───── SUPPLIED RECORDS ─────

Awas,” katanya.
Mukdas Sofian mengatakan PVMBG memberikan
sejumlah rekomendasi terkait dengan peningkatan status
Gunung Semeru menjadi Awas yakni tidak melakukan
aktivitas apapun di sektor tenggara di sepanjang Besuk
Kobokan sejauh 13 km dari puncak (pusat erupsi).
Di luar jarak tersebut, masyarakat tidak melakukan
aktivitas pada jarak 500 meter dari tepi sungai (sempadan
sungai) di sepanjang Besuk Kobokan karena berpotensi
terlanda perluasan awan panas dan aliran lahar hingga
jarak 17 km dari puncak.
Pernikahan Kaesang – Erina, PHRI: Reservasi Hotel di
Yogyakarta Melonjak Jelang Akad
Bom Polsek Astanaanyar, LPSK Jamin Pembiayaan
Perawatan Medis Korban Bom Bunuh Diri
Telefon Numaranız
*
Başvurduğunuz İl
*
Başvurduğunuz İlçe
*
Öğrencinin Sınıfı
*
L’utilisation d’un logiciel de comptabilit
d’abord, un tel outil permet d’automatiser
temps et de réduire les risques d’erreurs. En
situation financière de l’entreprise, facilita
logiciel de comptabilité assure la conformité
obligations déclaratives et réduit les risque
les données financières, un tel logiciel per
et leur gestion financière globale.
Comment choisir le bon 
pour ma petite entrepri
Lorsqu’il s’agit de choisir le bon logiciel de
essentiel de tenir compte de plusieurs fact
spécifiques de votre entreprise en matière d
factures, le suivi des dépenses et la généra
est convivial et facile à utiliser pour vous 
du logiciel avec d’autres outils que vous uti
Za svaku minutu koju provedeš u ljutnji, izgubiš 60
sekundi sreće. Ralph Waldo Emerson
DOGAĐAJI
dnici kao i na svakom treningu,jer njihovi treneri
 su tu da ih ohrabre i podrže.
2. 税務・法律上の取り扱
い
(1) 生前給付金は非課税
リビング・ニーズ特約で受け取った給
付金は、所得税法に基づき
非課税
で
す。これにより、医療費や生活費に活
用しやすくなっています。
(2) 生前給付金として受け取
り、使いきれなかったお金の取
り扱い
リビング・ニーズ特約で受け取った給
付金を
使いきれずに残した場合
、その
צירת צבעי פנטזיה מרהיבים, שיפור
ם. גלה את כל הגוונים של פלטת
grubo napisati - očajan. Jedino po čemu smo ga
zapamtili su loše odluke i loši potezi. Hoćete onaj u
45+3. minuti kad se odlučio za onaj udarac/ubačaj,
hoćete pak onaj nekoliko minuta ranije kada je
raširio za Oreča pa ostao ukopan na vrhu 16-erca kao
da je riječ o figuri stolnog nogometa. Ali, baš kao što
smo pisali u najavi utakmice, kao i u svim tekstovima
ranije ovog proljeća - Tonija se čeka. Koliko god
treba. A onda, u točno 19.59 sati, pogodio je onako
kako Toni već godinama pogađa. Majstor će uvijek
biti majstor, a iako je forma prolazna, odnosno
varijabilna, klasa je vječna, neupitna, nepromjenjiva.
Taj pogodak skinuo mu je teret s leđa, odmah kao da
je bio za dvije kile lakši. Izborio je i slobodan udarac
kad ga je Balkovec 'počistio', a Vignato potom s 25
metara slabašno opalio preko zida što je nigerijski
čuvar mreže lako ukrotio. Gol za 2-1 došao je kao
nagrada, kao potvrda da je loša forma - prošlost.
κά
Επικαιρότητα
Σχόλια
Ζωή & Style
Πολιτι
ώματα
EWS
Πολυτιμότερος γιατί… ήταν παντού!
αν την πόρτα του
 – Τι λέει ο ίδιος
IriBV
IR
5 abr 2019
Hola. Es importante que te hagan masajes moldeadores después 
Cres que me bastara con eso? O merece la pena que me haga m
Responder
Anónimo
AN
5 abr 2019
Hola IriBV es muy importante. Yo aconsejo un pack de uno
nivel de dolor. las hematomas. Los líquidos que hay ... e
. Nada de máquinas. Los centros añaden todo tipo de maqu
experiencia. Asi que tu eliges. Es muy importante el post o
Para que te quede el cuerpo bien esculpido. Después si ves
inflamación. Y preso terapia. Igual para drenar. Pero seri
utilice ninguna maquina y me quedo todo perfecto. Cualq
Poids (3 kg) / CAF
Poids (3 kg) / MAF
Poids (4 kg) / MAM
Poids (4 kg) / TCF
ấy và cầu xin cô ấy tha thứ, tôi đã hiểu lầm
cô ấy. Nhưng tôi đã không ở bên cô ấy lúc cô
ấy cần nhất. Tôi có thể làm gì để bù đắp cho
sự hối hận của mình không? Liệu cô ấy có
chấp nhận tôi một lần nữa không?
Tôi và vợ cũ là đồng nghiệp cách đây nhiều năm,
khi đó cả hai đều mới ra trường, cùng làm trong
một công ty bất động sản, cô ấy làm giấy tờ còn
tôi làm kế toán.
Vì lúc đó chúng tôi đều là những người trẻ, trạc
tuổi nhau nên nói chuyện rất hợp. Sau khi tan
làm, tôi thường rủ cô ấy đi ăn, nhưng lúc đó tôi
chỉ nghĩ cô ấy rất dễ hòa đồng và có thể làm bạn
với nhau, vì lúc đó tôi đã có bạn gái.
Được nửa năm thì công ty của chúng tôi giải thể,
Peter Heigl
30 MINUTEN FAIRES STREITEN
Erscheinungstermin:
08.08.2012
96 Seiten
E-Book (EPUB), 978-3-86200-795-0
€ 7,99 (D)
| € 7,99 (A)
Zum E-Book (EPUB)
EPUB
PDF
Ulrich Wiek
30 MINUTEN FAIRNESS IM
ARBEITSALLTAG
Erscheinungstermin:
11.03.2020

─────

WHAT YOU WILL DO:
Whenever "Kobokan" occurs in a line above, copy that line.

RESPONSE:
Kobokan sejauh 13 km dari puncak (pusat erupsi).
sungai) di sepanjang Besuk Kobokan karena berpotensi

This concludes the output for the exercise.